WHAT YOU SHOULD DO — All lines of the listing that contain "Multi" should be shown in full.

[[ RECORDS PROVIDED open ]]

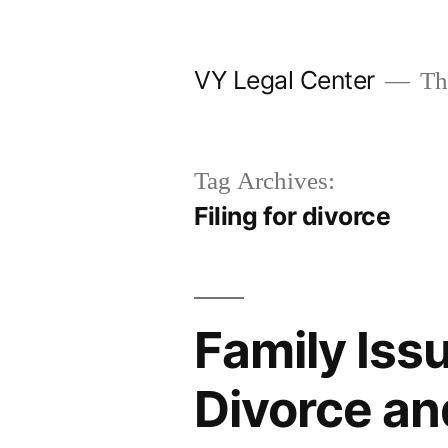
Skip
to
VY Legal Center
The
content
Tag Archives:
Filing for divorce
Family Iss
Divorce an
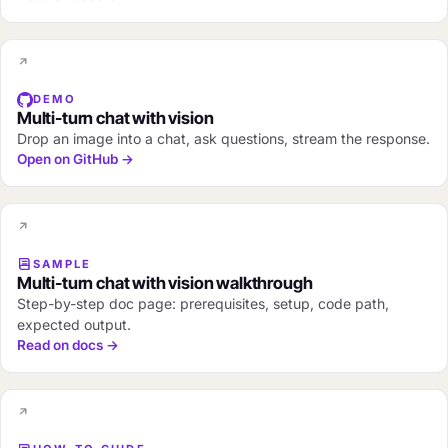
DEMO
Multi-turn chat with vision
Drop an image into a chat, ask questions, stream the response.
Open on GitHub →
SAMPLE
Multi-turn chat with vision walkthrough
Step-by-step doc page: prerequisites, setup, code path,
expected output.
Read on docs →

[[ RECORDS PROVIDED closed ]]
[[ RECORDS PROVIDED open ]]

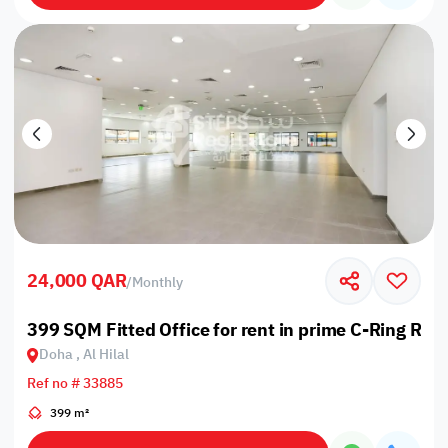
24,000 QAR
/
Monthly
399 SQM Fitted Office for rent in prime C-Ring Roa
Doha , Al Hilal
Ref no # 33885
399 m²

[[ RECORDS PROVIDED closed ]]

TASK RESPONSE —
Multi-turn chat with vision
Multi-turn chat with vision walkthrough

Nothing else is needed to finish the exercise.